Wie oft sich das Drehkreuz für Franz, Florian und Iris noch drehen wird, wird sich noch zeigen.
Zuerst die Waffen, dann Räder und Autos
Die Stadt Steyr ist nicht nur, sondern war schon immer ein Ort, wo viel gearbeitet wurde: 1830 gründete Leopold Werndl einen Betrieb, in dem er mit 450 Arbeitern Gewehrbestandteile erzeugte. Dem Sohn, Josef Werndl, gelang schließlich der Schritt vom einfachen Unternehmer zum Großindustriellen: Er baute das Werk zu einer der größten Waffenfabriken der Welt aus. Mehr als 10.000 Arbeiter beschäftigte er in der Blütezeit des Unternehmens.

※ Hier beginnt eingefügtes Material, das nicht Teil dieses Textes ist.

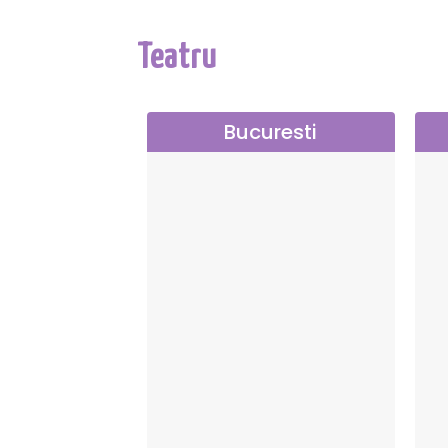
Teatru
Bucuresti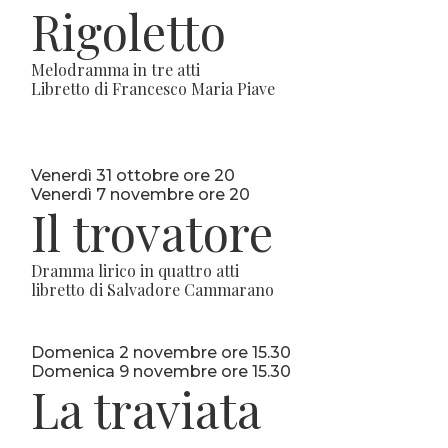
Rigoletto
Melodramma in tre atti
Libretto di Francesco Maria Piave
Venerdì 31 ottobre ore 20
Venerdì 7 novembre ore 20
Il trovatore
Dramma lirico in quattro atti
libretto di Salvadore Cammarano
Domenica 2 novembre ore 15.30
Domenica 9 novembre ore 15.30
La traviata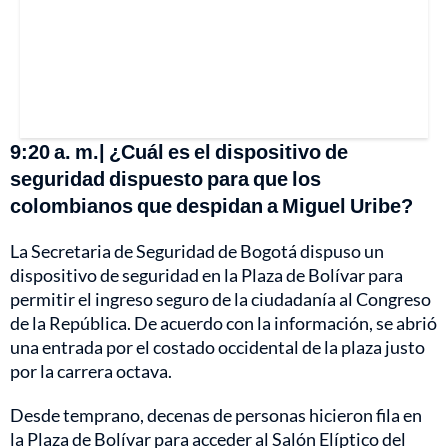
9:20 a. m.| ¿Cuál es el dispositivo de
seguridad dispuesto para que los
colombianos que despidan a Miguel Uribe?
La Secretaria de Seguridad de Bogotá dispuso un
dispositivo de seguridad en la Plaza de Bolívar para
permitir el ingreso seguro de la ciudadanía al Congreso
de la República. De acuerdo con la información, se abrió
una entrada por el costado occidental de la plaza justo
por la carrera octava.
Desde temprano, decenas de personas hicieron fila en
la Plaza de Bolívar para acceder al Salón Elíptico del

Ab 1894 wich die Rüstungsproduktion aber dem Bau von Fahrrädern und nach dem Ersten Weltkrieg der Fertigung von Automobilen. 1926 entstand daraus die Steyr-Werke AG, welche wiederum 1934 zur Steyr-Daimler-Puch AG fusionierte. Die Werke fertigten etwa den Klassiker Puch 500. Mit 1988 begann die Zerteilung des Unternehmens, wodurch etwa der SKF-Konzern, die Zahnradfabrik ZF, aber auch MAN in Steyr entstanden.
Bereits fünf Jahre davor, im Jahr 1982, siedelte sich das BMW-Motorenwerk in Steyr an und damit das aktuell größte Unternehmen der Stadt: Etwa 4.500 Arbeiter sind dort beschäftigt.
Laut Wirtschaftskammer OÖ beheimatet die Stadt (Stand Juni 2020) insgesamt 2.625 Unternehmen. Die Sparte Industrie ist mit 33 Unternehmen und 8.516 Mitarbeitern die größte.